[[ Data for analysis, beginning ]]

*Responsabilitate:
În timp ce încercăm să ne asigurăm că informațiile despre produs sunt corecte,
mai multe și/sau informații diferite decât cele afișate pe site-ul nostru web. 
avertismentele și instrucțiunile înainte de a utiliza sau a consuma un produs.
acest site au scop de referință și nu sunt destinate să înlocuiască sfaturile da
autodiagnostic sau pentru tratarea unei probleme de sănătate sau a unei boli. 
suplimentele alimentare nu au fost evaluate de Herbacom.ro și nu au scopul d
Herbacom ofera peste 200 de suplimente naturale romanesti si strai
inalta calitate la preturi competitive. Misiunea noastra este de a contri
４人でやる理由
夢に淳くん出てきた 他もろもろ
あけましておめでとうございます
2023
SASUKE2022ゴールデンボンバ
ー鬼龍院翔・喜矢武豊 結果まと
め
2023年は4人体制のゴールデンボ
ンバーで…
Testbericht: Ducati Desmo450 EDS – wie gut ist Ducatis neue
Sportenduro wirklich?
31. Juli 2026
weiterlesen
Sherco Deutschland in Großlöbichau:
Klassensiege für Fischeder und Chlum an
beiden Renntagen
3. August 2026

[[ Data for analysis, end ]]
[[ Data for analysis, beginning ]]

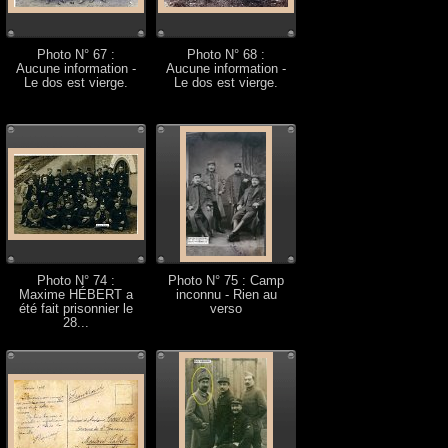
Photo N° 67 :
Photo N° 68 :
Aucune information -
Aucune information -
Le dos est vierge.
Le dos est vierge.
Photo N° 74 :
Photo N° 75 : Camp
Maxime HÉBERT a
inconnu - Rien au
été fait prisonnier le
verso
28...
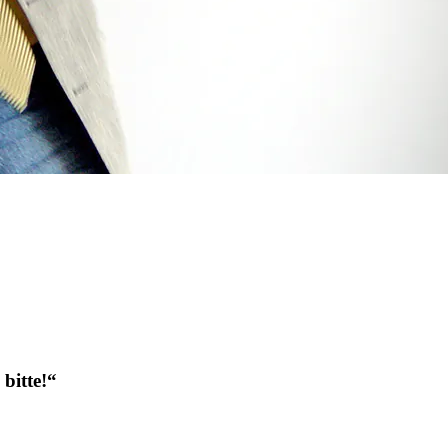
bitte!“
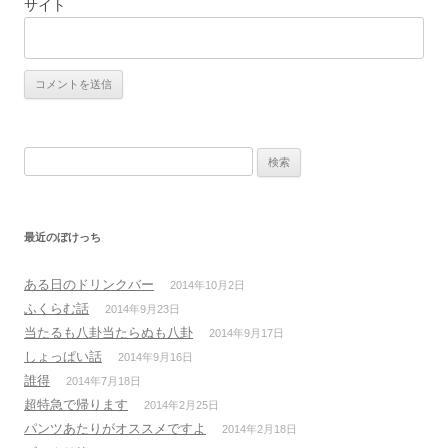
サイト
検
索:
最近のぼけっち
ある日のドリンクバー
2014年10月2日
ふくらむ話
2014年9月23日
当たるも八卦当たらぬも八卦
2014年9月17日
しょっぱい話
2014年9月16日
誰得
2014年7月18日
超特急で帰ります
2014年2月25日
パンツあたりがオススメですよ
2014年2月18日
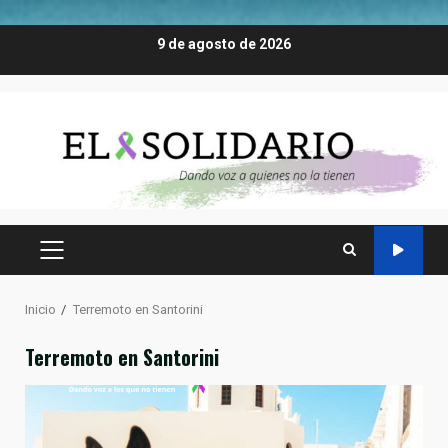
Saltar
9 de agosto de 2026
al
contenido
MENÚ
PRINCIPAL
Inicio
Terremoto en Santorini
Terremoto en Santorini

[[ Data for analysis, end ]]

* _Aim of the exercise_
What is the number of lines above that contain the string "Herbacom"? Answer with the number alone.

* _Response for this exercise_
2